En aquel momento, sin decir nada, como familiar de la casa, el médico se levantó y salió , y Sofía Vassilievna lo siguió con los ojos, sin interrumpir la conversación.

-¡Felipe! Tenga usted la bondad de bajar esa cortina -dijo al guapo lacayo que había entrado a la llamada de! timbre -. No; por mucho que usted diga, hay algo místico; y no existe poesía sin misticismo -continuó, dirigiéndose a Kolossov, mientras uno de sus negros ojos espiaba con mal humor los movimientos del lacayo, ocupado en bajar la cortina -. Sin poesía, el misticismo es superstición; y la poesía sin misticismo es prosa -prosiguió ella con una sonrisa contrita y el ojo clavado en el lacayo -. Pero, no, Felipe! No es esa cortina. Es la de la ventana grande -dijo al fin con un aire de sufrimiento y como si hubiese quedado agotada por el esfuerzo que le habían costado tantas palabras.

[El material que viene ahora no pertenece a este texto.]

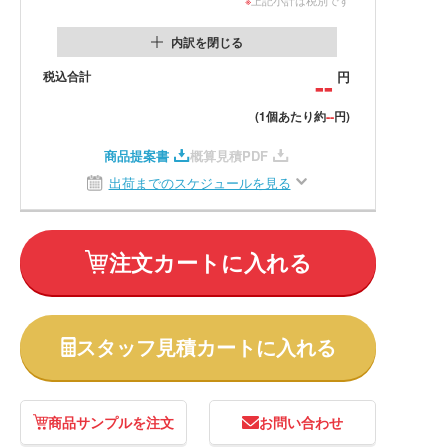
内訳を閉じる
税込合計
--
円
--
(1個あたり約
円)
商品提案書
概算見積PDF
出荷までのスケジュールを見る
注文カートに入れる
スタッフ見積カートに入れる
商品サンプルを注文
お問い合わせ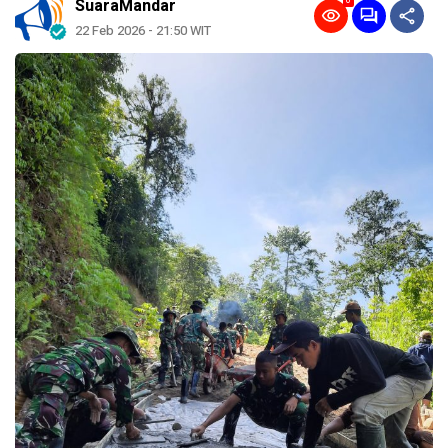
0
SuaraMandar
22 Feb 2026 - 21:50 WIT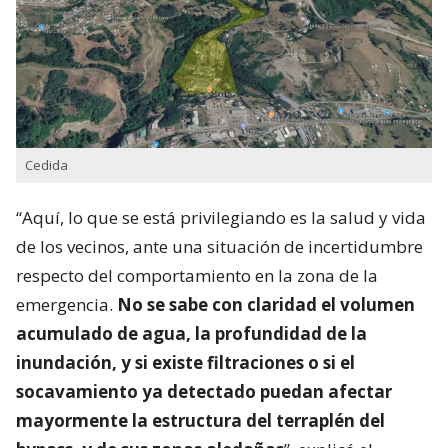
Cedida
“Aquí, lo que se está privilegiando es la salud y vida
de los vecinos, ante una situación de incertidumbre
respecto del comportamiento en la zona de la
emergencia.
No se sabe con claridad el volumen
acumulado de agua, la profundidad de la
inundación, y si existe filtraciones o si el
socavamiento ya detectado puedan afectar
mayormente la estructura del terraplén del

Para calmarse, se llevó a la boca, con su mano cargada de sortijas, el perfumado cigarrillo.

Silencioso y sumiso, caminando ligeramente sobre la alfombra, con sus piernas musculosas y sus pantorrillas salientes, el guapo lacayo se acercó a la otra ventana y, mirando a la princesa, se puso a bajar cuidadosamente la cortina, a fin de que ni el menor rayo pudiese caer sobre ella. Pero tampoco esta vez estaba haciendo lo que quería Sofía Vassilievna, quien de nuevo tuvo que interrumpir su disertación sobre el misticismo para aleccionar al implacable y torpe Felipe que tanto la fatigaba. Por un momento, un relámpago pasó por los ojos de lacayo.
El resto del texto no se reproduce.